Enquanto conselhos e lideranças ainda avaliam a IA generativa, robôs humanoides já começam a redesenhar cadeias operacionais inteiras. O impacto será direto: empresas que adotarem essa tecnologia poderão multiplicar seu valor de mercado. As que resistirem, perderão espaço.

Três anos. Esse foi o intervalo entre duas das maiores revoluções tecnológicas do século: o lançamento do ChatGPT, em novembro de 2022, e o anúncio do NEO, o primeiro robô humanoide comercial do mundo, em outubro de 2025.

Se isso ainda não causou desconforto, deveria. Porque o ciclo tradicional de mudança, que durante décadas permitiu planejamento, avaliação, aprovação e execução, está sendo substituído por uma nova realidade. As revoluções agora chegam em ciclos cada vez mais curtos e a próxima pode surgir antes mesmo de a anterior ser compreendida.

A história da tecnologia costumava permitir um certo fôlego. Da Revolução Industrial à adoção da internet, do surgimento dos smartphones à inteligência artificial, havia tempo para observar tendências, contratar consultorias, montar comitês e testar protótipos. Esse modelo mental, confortável e reativo, já não funciona mais.

Hoje, a tecnologia não apenas transforma produtos e serviços. Ela redesenha indústrias inteiras e, com elas, os fundamentos que sustentam o valor de mercado das companhias. E não se trata mais apenas de software. A nova revolução é física, concreta, operacional. São robôs humanoides capazes de executar tarefas cotidianas com custo reduzido, desempenho constante e potencial de escala global.

Para conselheiros e líderes empresariais, isso significa que a governança, a gestão de riscos e a alocação de capital precisam ser repensadas sob uma nova ótica: a da velocidade.

Velocidade para entender, decidir e agir. Velocidade para adaptar estruturas, revisar projeções e comunicar ao mercado. Porque o capital vai migrar rapidamente para as empresas que demonstrarem preparo para surfar, e não para serem engolidas, pela próxima onda tecnológica.

DO SOFTWARE AO CORPO: A MATERIALIZAÇÃO DA IA
Em novembro de 2022, o ChatGPT escancarou ao mundo o potencial da inteligência artificial generativa. Em poucos dias, milhões de pessoas começaram a utilizá-lo em tarefas que antes exigiam capital humano qualificado. O que parecia uma novidade futurista rapidamente se tornou uma ferramenta de produtividade cotidiana. Agora, em outubro de 2025, uma nova fronteira foi cruzada: a IA deixou de ser apenas software e ganhou corpo. Literalmente.

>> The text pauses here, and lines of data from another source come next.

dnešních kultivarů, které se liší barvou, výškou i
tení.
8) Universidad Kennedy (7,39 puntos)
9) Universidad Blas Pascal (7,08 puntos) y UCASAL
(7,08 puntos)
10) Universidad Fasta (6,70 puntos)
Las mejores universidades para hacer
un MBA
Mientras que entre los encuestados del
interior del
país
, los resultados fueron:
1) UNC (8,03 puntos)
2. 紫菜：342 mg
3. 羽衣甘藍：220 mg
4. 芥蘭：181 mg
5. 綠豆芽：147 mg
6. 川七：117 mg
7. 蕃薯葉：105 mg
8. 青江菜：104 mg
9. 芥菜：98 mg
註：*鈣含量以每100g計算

O NEO, lançado pela 1X Technologies, não é um experimento de laboratório. É um produto comercial, com preço definido, funcionalidades práticas e previsão de entrega em 2026 para o mercado norte-americano. São trinta quilos de engenharia inteligente, capazes de levantar mais do que o próprio peso, com precisão motora equivalente à de um ser humano, silêncio absoluto em operação e capacidade de aprendizado contínuo via atualizações de software.

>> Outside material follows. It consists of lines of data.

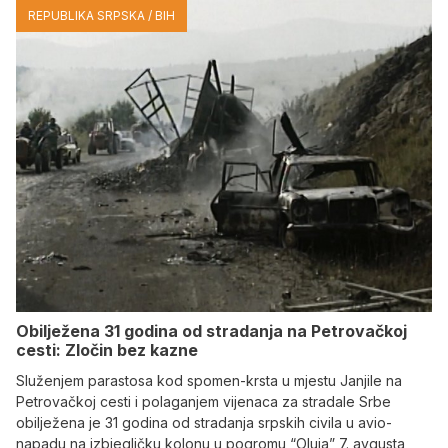
REPUBLIKA SRPSKA / BIH
Obilježena 31 godina od stradanja na Petrovačkoj
cesti: Zločin bez kazne
Služenjem parastosa kod spomen-krsta u mjestu Janjile na
Petrovačkoj cesti i polaganjem vijenaca za stradale Srbe
obilježena je 31 godina od stradanja srpskih civila u avio-
napadu na izbjegličku kolonu u pogromu “Oluja” 7. avgusta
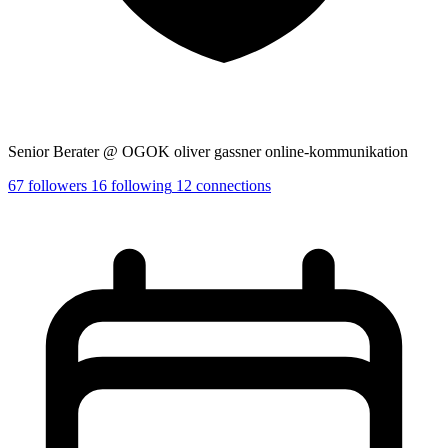
Senior Berater @ OGOK oliver gassner online-kommunikation
67
followers
16
following
12
connections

E ele não está sozinho. Tesla desenvolve o robô Optimus. A Figure AI já testa o Figure 02 em fábricas da BMW. A Agility Robotics comercializa o Digit para tarefas industriais. A Unitree, na China, aposta em modelos de menor custo. A Richtech Robotics lançou o Dex para automação de manufatura. Não se trata mais de ficção científica. Trata-se de uma corrida comercial de bilhões de dólares.

Segundo o Morgan Stanley, o mercado global de robôs humanoides e de serviços poderá ultrapassar 400 bilhões de dólares na próxima década. Estima-se que, até 2050, cerca de 80 milhões de humanoides estejam operando em residências, empresas e indústrias. Um número que parece distante, mas que já está em movimento.

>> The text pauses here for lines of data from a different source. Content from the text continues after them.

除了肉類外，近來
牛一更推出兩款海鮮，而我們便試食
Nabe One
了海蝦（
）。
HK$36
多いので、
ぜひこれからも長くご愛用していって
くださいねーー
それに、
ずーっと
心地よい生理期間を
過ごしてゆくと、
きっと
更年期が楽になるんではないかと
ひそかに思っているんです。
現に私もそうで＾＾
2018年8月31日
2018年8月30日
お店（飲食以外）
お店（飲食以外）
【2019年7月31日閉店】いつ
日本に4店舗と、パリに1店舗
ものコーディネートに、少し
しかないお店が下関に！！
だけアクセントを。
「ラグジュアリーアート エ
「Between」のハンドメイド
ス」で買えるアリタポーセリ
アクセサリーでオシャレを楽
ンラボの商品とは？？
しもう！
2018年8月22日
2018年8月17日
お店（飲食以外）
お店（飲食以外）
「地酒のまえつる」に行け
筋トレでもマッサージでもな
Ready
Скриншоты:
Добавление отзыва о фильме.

Essa nova geração de robôs representa muito mais do que automação. Ela simboliza a convergência entre inteligência artificial, robótica avançada, conectividade 5G e poder computacional em miniatura. E para as companhias listadas no mercado de capitais, isso significa que os fundamentos operacionais e as projeções financeiras precisarão ser reavaliados sob uma nova perspectiva: a da substituição física do trabalho humano.

Empresas que se anteciparem a essa adoção poderão redefinir seus modelos de negócios com base em margens operacionais ampliadas, escalabilidade quase infinita e níveis inéditos de eficiência. Por outro lado, empresas que ignorarem esse movimento correm o risco de ver sua competitividade diluída e, com ela, seu valor de mercado.

O IMPACTO NA OPERAÇÃO: SERVIÇOS QUE PODEM SER SUBSTITUÍDOS
Para investidores e conselhos atentos ao valor das companhias, uma análise realista e fria do impacto operacional dos humanoides revela um cenário inevitável: cadeias inteiras de funções podem ser redesenhadas com custos significativamente menores, maior confiabilidade e escalabilidade sem precedentes.

O primeiro ponto a considerar é o custo. O valor inicial estimado para um robô como o NEO gira em torno de 500 dólares por mês, aproximadamente 2.800 reais. Isso o coloca em linha com o custo mensal de um funcionário de baixa qualificação no Brasil. Porém, enquanto o trabalhador humano opera por 44 horas semanais, o robô pode operar 24 horas por dia, sete dias por semana, sem pausas, faltas ou limitações trabalhistas. A conta é simples e devastadora para modelos baseados em mão de obra intensiva.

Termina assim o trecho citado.